Resolution sought on Pittsburgh man's leveled 'dream' house
By Megan Harris
Published: Tuesday, June 11, 2013, 12:01 a.m.
From a cracked sidewalk next to a vacant lot in Sheraden, Andre Hall recalled the chilly January morning he found crews at 3224 Motor St. mistakenly demolishing the 1,600-square-foot house he envisioned as the haven for his growing family.
“The contractors, the city, someone screwed up,” he said. “For two years, I've been waiting for anyone to acknowledge what happened to me, and then I see the contractor who tore down my dream still got paid. What about us?”
The city settled a lawsuit last week filed by demolition contractor John Deller, owner of P.J. Deller Inc. and Deller Professional Services Inc. Pittsburgh agreed to pay the Richland contractor $9,500 because Deller claimed the city failed to pay him for the 2011 demolition. Neither side admitted responsibility.
Hall, 42, said on Monday he plans to amend a civil claim he filed against Deller in August to include the city because he hasn't been compensated. Hall didn't estimate the value of his losses. He said he filed the lawsuit to force someone to acknowledge the mistake.
Neither Deller nor his attorney could be reached for comment.
“I wanted this to be a place for my three little girls to grow up,” Hall said. “When I got here, all my building materials — the wood, the drywall, this stuff I had ready to install — and my tools were missing. I still can't get work because no one wants to hire a guy in construction who doesn't have any tools.”

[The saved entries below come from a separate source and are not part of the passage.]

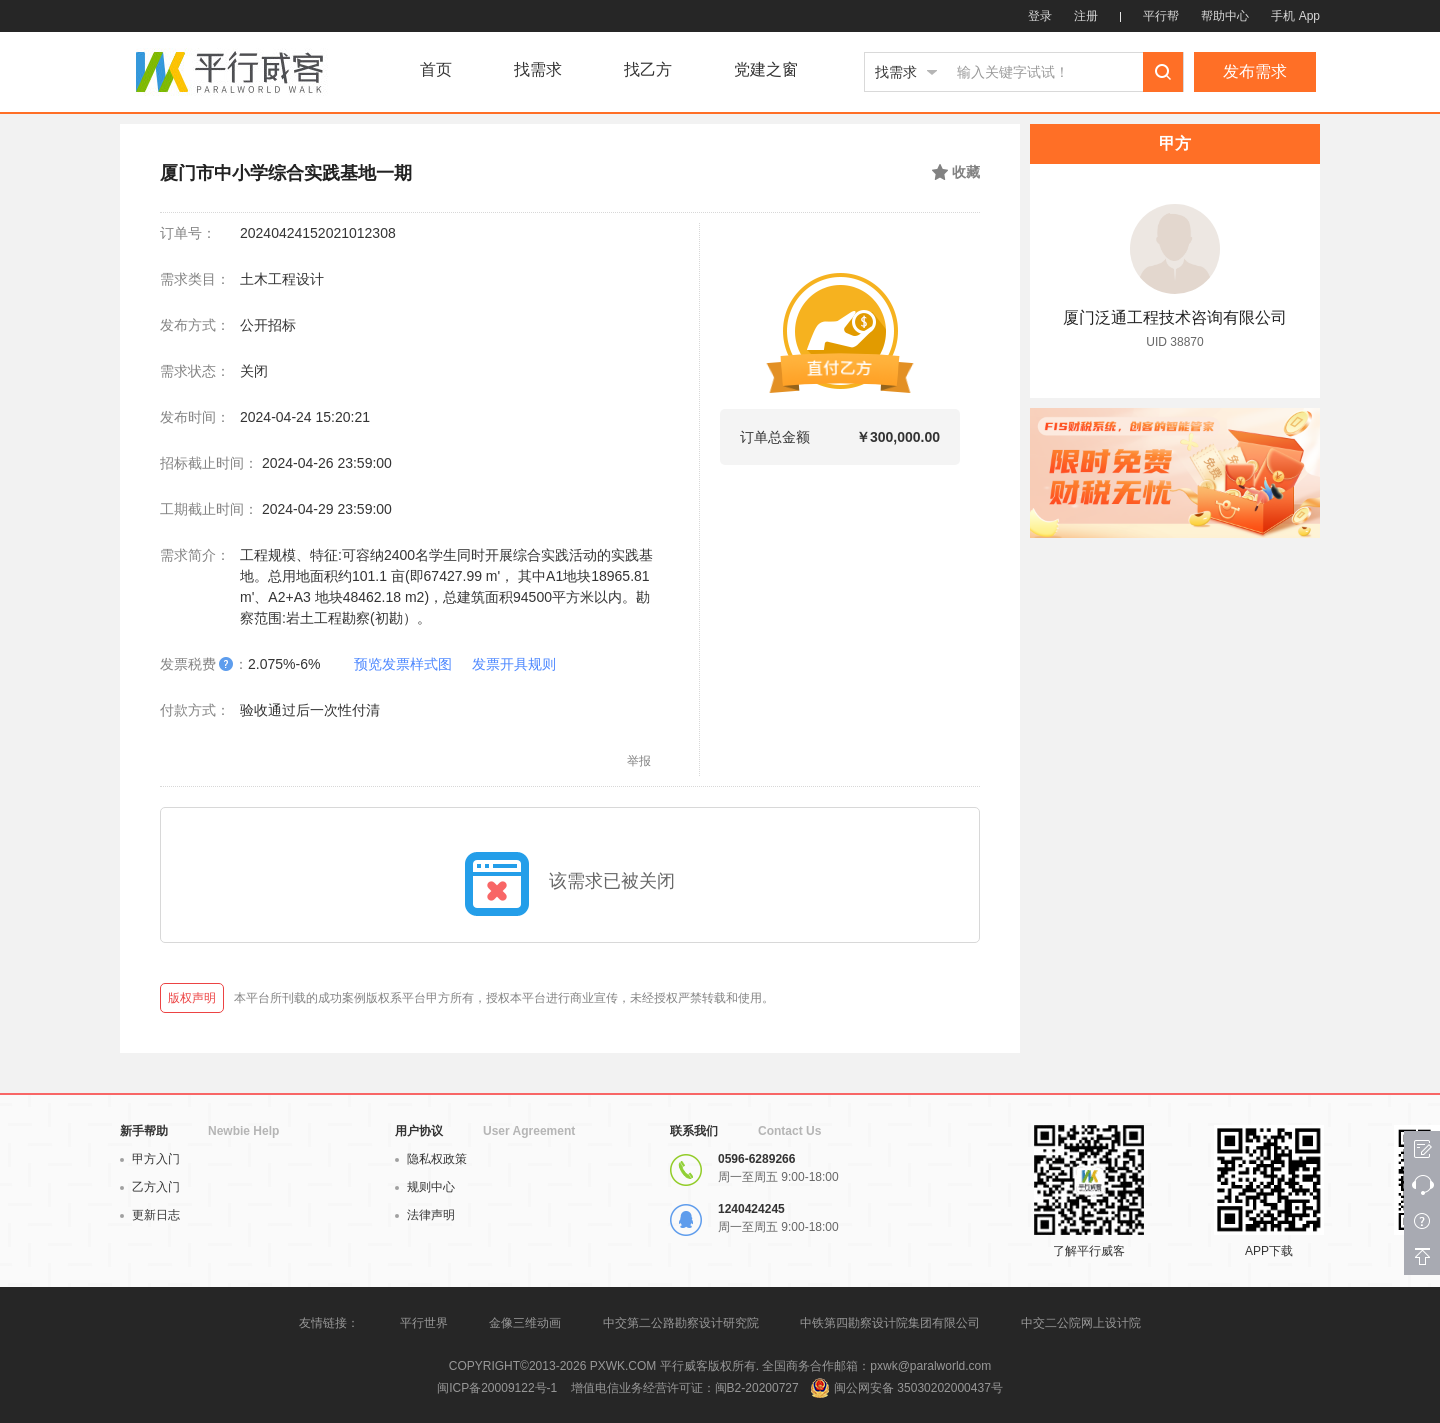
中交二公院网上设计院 (1081, 1323)
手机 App (1295, 16)
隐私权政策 (431, 1159)
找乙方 (648, 70)
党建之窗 (766, 70)
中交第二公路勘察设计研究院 (682, 1323)
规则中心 (425, 1187)
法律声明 (425, 1215)
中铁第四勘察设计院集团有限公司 (890, 1323)
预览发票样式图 (403, 664)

Hall said he is living alone in a one-bedroom apartment. His children are living in Kansas City, Kan., with their mother.
Hall entered into a sales agreement with property owners Harry and Lorraine Sweitzer for the value of at least eight years' worth of delinquent property taxes three months before P.J. Deller Inc., leveled the home, then valued at $42,800.
At the time, Hall said, the Sweitzers' back taxes were about $15,000.
Hall said he didn't make a payment, but he completed extensive improvements to the property and notified the Bureau of Building Inspection. The two-story home was scheduled for demolition in late 2010, but in November, the bureau rescinded the demolition order and notified Deller.
“They got a notice and filed an injunction the way they were supposed to,” city demolition manager Paul Loy said of Hall and Sweitzer.
When a property is condemned, a homeowner is notified with a home visit, including a to-do list and deadline and at least twice by mail. Owners may request more time, Loy said, “but demolition is always a last resort.”
“These two, they followed all the rules,” he said. “I still have no idea if it was a miscommunication on the part of the contractor or something with his crew. It doesn't matter. They screwed up. This shouldn't happen to someone when they're trying to fix up a home.”
The Sweitzers, who still owe $22,000 on the vacant property they paid $7,000 to buy in 1974, declined to discuss Hall's claims.
Lorraine Sweitzer, 68, said she's frustrated with Hall and the city.
“This isn't about (Hall),” Sweitzer said. “They tore down my house.”